» What is required: Find the line below with "rivers, and explore" and the line with "Kindly give our". Output them and the lines between, exactly, but not the pictures.

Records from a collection
▬▬▬▬▬▬
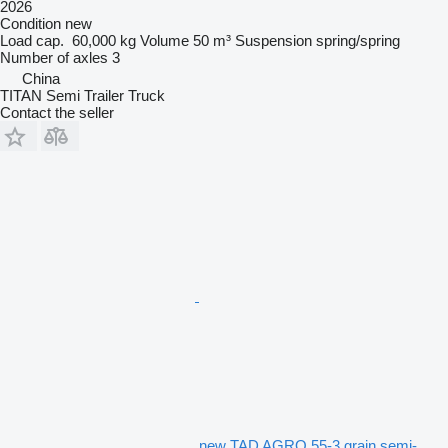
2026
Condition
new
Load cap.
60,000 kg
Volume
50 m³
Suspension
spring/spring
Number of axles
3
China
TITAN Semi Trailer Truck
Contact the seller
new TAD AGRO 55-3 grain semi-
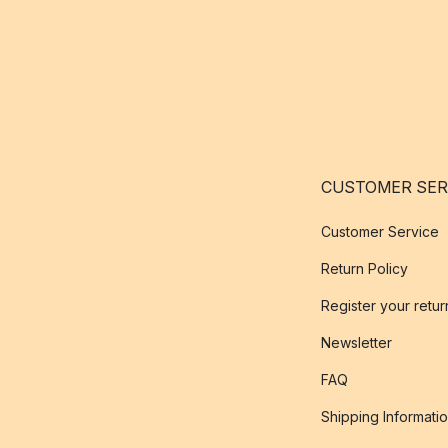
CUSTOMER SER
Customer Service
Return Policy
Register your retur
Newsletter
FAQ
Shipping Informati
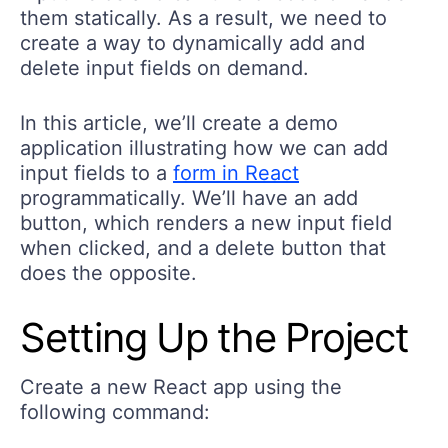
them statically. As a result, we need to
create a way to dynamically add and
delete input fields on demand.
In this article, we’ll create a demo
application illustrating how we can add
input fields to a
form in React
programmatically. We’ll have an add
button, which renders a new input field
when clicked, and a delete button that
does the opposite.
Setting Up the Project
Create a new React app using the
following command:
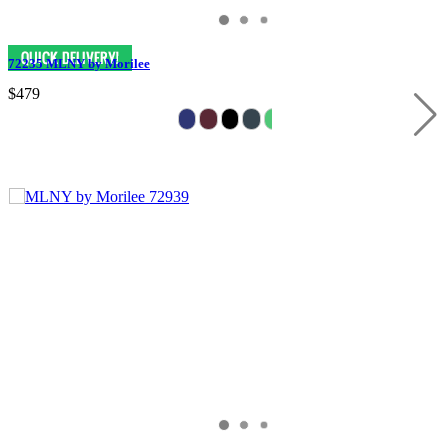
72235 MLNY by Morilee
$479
▬▬▬▬▬▬
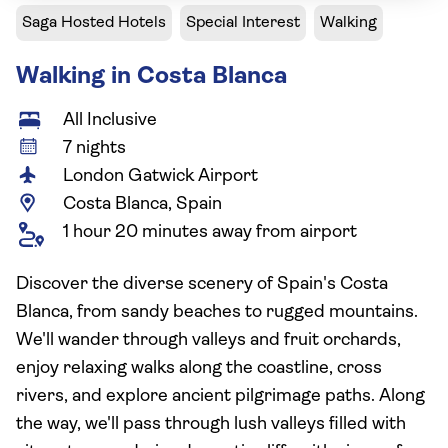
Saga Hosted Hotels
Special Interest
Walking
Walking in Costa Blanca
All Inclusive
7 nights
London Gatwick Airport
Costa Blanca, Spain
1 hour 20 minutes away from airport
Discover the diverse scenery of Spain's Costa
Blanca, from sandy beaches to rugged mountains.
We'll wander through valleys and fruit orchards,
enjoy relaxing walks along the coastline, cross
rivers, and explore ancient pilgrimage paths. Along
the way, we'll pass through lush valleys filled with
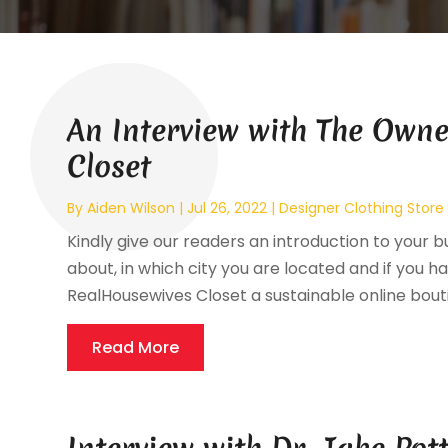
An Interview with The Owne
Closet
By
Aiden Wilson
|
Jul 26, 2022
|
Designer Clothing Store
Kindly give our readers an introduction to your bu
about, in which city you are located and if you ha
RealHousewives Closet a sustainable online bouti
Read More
▬▬▬▬▬▬
» Your response:
rivers, and explore ancient pilgrimage paths. Along
the way, we'll pass through lush valleys filled with
An Interview with The Owne
Closet
By
Aiden Wilson
|
Jul 26, 2022
|
Designer Clothing Store
Kindly give our readers an introduction to your bu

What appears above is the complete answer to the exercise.